Jade Emilio Snell, a veteran of the Marine Corps, told CNN he will be attending on behalf of the Rocky Mountain Tribal Leadership Council: “I’ve been watching the news, how they’re spraying everybody and using rubber bullets, and these guys are fighting for what they believe in and as a veteran we took an oath. We’re not just there to protect Americans in foreign countries. We’re here to protect this country inside of it, too.”
As part of his campaign, Donald Trump promised that oil and gas would be plentiful in the US.
Trump holds stock in Texas-based Energy Transfer Partners and in Phillips 66. Both companies have a stake in the success of the Standing Rock pipeline.
According to MSN, as of May, disclosure forms stated that the President-elect held $15,000 to $50,000 worth of stock in ETP and $100,000 and $250,000 of stock in Phillips 66. Phillips 66 has one quarter share invested in the Dakota Access Pipeline.

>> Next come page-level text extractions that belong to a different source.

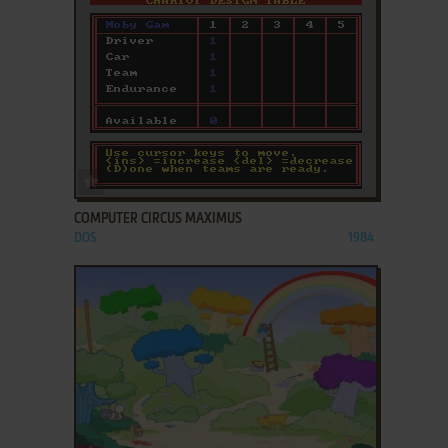
ADD TO FAVORITES
COMPUTER CIRCUS MAXIMUS
DOS
1984
ADD TO FAVORITES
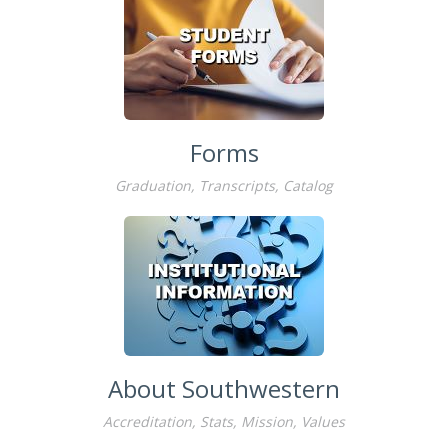
Forms
Graduation, Transcripts, Catalog
About Southwestern
Accreditation, Stats, Mission, Values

On Black Friday the Army Corps of Engineers, delivered a letter to Standing Rock Sioux tribal leader Dave Archambault that all federal lands north of the Cannonball River will be closed to public access beginning Dec. 5 for “safety concerns.”
On Sunday U.S. authorities said they had “no plans to forcibly” remove the activists protesting the oil pipeline’s route near the Standing Rock Sioux reservation:
“The Army Corps of Engineers is seeking a peaceful and orderly transition to a safer location. This will reduce the risk of harm to people in the encampments caused (by) the harsh North Dakota winter conditions.”
At a news conference on Saturday organizers for the demonstrators announced that the 5,000 camped out at the main protest site had no intention of moving.
There are smaller camps on land not subject to the planned restrictions, including an area south of the Cannonball River where the Corps said it was establishing a free-speech zone.
Once built the 1,172-mile crude oil pipeline will carry 470,000 barrels of crude oil a day through North Dakota, South Dakota, Iowa and Illinois.
Native Americans and environmental activists argue that construction of the pipeline threatens the local water supply and traverses culturally sacred sites.
The Sioux through a more than century-old treaty with the U.S. government hold the rights to the land.
Energy Transfer Partners got federal permits for the pipeline in July 2016.
The New York Times reported:
The Standing Rock Sioux, whose reservation straddles the North Dakota-South Dakota border, are suing federal regulators for approving the pipeline. They have challenged the Corps’ decision to grant permits at more than 200 water crossings and argue that the pipeline would be placed less than a mile upstream of the reservation, potentially affecting drinking water for more than 8,000 tribal members and millions downstream.
The tribe hasn’t fared well in court. A federal judge in September denied its request to block construction of the entire pipeline. An appeal is pending.
The nearly 1,200-mile pipeline is largely complete except for a section that would pump oil under Lake Oahe, a Missouri River reservoir in southern North Dakota.
The Corps of Engineers in July granted Energy Transfer Partners the permits needed for the crossing, but the agency decided in September that further analysis was warranted given the tribe’s concerns. Since then, the Corps has called for even more study and tribal input.
The company responded by asking U.S. District Judge James Boasberg to declare that it has the right to lay pipe under Lake Oahe. The judge isn’t likely to issue a decision until January at the earliest.
President Barack Obama earlier this month raised the possibility of rerouting the pipeline, and Archambault has said that would be acceptable to the tribe provided the new route isn’t near the reservation. Archambault and others have called on Obama to stop the pipeline altogether.
Energy Transfer Partners CEO Kelcy Warren told The Associated Press that that the pipeline won’t be rerouted and the company has no alternative than to stick to its plan.
President-elect Donald Trump holds stock in Energy Transfer Partners. Pipeline opponents worry that Trump’s investments could affect any decision he makes on the project as president.